In conclusion, ADHD has been established as a behavioral disorder that occurs in children and young adults. The disorder manifests itself in symptoms such as hyperactivity, impulsivity, and inattention. As the symptoms progress, they cause significant impairment in the academic performance of children, social and occupation interaction as well as adaptive functioning. Despite having been recognized as a fairly impairing disorder, the illness is treatable through various medications and psychosocial strategies. For a clinician, it is essential to do the right diagnosis subsequent treatment to provide the proper relief to the patient, teachers as well as the families. 

References  

Barkley, R. A. (Ed.). (2014). Attention-deficit hyperactivity disorder: A handbook for diagnosis and treatment . Guilford Publications. 

Biederman, J., Petty, C. R., Evans, M., Small, J., & Faraone, S. V. (2010). How persistent is ADHD? A controlled 10-year follow-up study of boys with ADHD. Psychiatry research , 177 (3), 299-304. 

Daley, D., & Birchwood, J. (2010). ADHD and academic performance: why does ADHD impact on academic achievement and what can be done to support ADHD children in the classroom?. Child: care, health, and development , 36 (4), 455-464. 

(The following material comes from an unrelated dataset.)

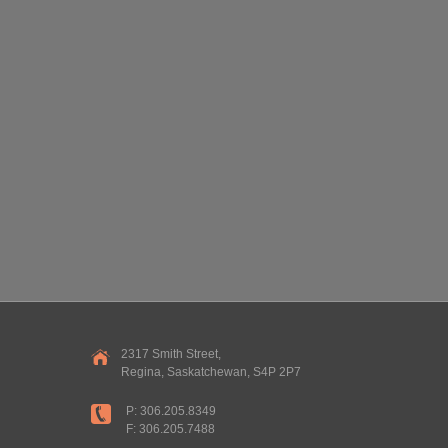
2317 Smith Street,
Regina, Saskatchewan, S4P 2P7
P: 306.205.8349
F: 306.205.7488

Fabiano, G. A., Pelham Jr, W. E., Coles, E. K., Gnagy, E. M., Chronis-Tuscano, A., & O'Connor, B. C. (2009). A meta-analysis of behavioral treatments for attention-deficit/hyperactivity disorder. Clinical psychology review , 29 (2), 129-140. 

Graetz, B. W., Sawyer, M. G., & Baghurst, P. (2005). Gender differences among children with DSM-IV ADHD in Australia. Journal of the American Academy of Child & Adolescent Psychiatry , 44 (2), 159-168. 

Moon, S. (2012). Cultural perspectives on attention deficit hyperactivity disorder: A comparison between Korea and the US. Journal of International Business and Cultural Studies , 6 , 1. 

Zeitlin, H. (2006). Attention Deficit Hyperactivity Disorder: Legal and Ethical Issues. Medico-Legal Journal , 74 (4), 166-168.